BEGIN
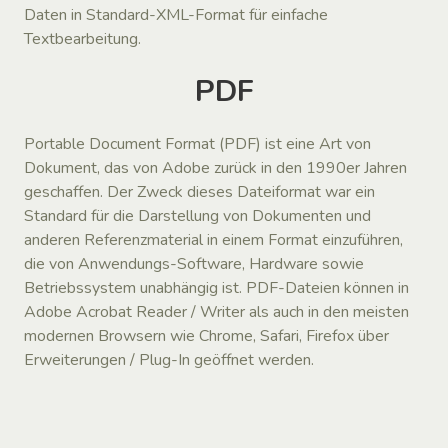
Daten in Standard-XML-Format für einfache
Textbearbeitung.
PDF
Portable Document Format (PDF) ist eine Art von
Dokument, das von Adobe zurück in den 1990er Jahren
geschaffen. Der Zweck dieses Dateiformat war ein
Standard für die Darstellung von Dokumenten und
anderen Referenzmaterial in einem Format einzuführen,
die von Anwendungs-Software, Hardware sowie
Betriebssystem unabhängig ist. PDF-Dateien können in
Adobe Acrobat Reader / Writer als auch in den meisten
modernen Browsern wie Chrome, Safari, Firefox über
Erweiterungen / Plug-In geöffnet werden.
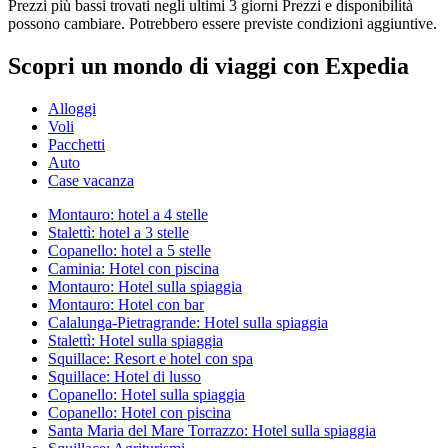
Prezzi più bassi trovati negli ultimi 3 giorni Prezzi e disponibilità
possono cambiare. Potrebbero essere previste condizioni aggiuntive.
Scopri un mondo di viaggi con Expedia
Alloggi
Voli
Pacchetti
Auto
Case vacanza
Montauro: hotel a 4 stelle
Stalettì: hotel a 3 stelle
Copanello: hotel a 5 stelle
Caminia: Hotel con piscina
Montauro: Hotel sulla spiaggia
Montauro: Hotel con bar
Calalunga-Pietragrande: Hotel sulla spiaggia
Stalettì: Hotel sulla spiaggia
Squillace: Resort e hotel con spa
Squillace: Hotel di lusso
Copanello: Hotel sulla spiaggia
Copanello: Hotel con piscina
Santa Maria del Mare Torrazzo: Hotel sulla spiaggia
END
▶ [About this exercise]: Go through the records above. Copy each line in which the string "stelle" appears.

▶ [Answer area]:
Montauro: hotel a 4 stelle
Stalettì: hotel a 3 stelle
Copanello: hotel a 5 stelle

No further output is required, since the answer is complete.